Selon la légende,
c'est Cérès (la Déméter des Grecs)
et Triptolème qui auraient enseigné aux hommes
l'art de cultiver le blé. Pilimnus, frère de Picumnus,
leur aurait appris à le moudre pour en extraire une farine
grossière, utilisée d'abord pour fabriquer une
simple bouillie (puls) et de la galette (libum).
Le pain proprement
dit (panis) fut d'abord pétri et cuit dans le four
domestique dont la mère de famille s'occupait elle-même
à moins qu'elle ne confie cette tâche à un
esclave. Les boulangers de métier n'apparurent à
Rome, si l'on en croit Pline (XVIII, 117), qu'après la
guerre de Persée (168 av. J.C.) mais Plaute parle déjà
dans La Comédie aux Anes (I, 3, 48) des pains que
l'on achète aux pistores.
Certaines maisons
de Pompéi conservent des fours privés mais les
boulangeries professionnelles, comme celle de Modeste, y sont
les plus nombreuses.
Chaque boulangerie
(pistrina) possédait son four et ses propres moulins,
installés à l'arrière de la maison, à
la place du péristyle des villas particulières.

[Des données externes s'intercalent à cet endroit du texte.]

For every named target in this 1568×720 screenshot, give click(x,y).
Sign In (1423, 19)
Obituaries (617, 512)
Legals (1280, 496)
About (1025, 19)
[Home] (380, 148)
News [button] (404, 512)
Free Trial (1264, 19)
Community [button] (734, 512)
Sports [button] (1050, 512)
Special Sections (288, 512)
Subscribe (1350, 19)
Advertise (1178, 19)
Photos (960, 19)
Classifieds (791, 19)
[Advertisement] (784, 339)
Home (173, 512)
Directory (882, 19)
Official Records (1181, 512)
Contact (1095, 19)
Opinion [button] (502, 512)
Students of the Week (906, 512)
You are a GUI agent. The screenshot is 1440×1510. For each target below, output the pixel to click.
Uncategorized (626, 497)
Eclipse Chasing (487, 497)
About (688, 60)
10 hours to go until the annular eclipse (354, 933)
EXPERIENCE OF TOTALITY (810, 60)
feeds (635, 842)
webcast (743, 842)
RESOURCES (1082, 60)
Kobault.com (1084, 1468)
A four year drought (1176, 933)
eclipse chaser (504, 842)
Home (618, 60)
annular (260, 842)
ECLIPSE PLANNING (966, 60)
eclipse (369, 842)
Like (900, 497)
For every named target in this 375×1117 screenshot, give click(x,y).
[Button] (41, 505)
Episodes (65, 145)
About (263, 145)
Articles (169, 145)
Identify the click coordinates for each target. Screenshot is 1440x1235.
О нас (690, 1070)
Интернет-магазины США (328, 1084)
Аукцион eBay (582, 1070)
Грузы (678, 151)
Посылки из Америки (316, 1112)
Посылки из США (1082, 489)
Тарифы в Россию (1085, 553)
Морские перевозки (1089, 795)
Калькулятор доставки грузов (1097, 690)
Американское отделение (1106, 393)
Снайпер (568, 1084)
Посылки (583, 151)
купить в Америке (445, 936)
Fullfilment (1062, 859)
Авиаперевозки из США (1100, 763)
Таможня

La table à pétrir, la fontaine ou les baquets d'eau
pour humecter la pâte, les tablettes sur lesquelles on
mettait les pains à refroidir complétaient l'aménagement
de la pistrina.
Les moulins en pierre
de lave qui broyaient le grain étaient composés
d'un élément fixe en forme de cloche, la meta,
et d'un élément mobile, le catillus, que
deux esclaves faisaient tourner sur la meta en poussant
un axe de bois fiché dans chacun des deux orifices carrés
et maintenu en place par des chevilles de bois. Mais ce moulin
rudimentaire, dit "mola trusatilis", laisse
le plus souvent place, à Pompéi, à la mola
asinaria, au moulin à âne. Un joug remplaçait
alors le bras horizontal.
Après la
mouture, le grain concassé (le mot "farine"
serait en effet impropre) était passé au crible
(cribrum) et trié en fonction de sa finesse relative.
Les Romains appréciaient
par dessus tout le pain au levain (panis fermentatus),
plus facile à digérer que le pain non fermenté.
Pline nous a laissé plusieurs recettes pour la fabrication
du levain. On l'obtenait soit en mélangeant du moût
de raisin à du millet (ou à du son) et en additionnant
ce mélange d'un peu de farine d'épeautre au dernier
moment, soit en laissant fermenter des pains d'orge grillés
dans des vases clos, soit en laissant aigrir un peu de pâte
non salée après chaque fournée.
La pâte, faite
d'un mélange de farine de froment, d'eau, de levain et
de sel était généralement pétrie
à la main dans un pétrin (alveus ou magis)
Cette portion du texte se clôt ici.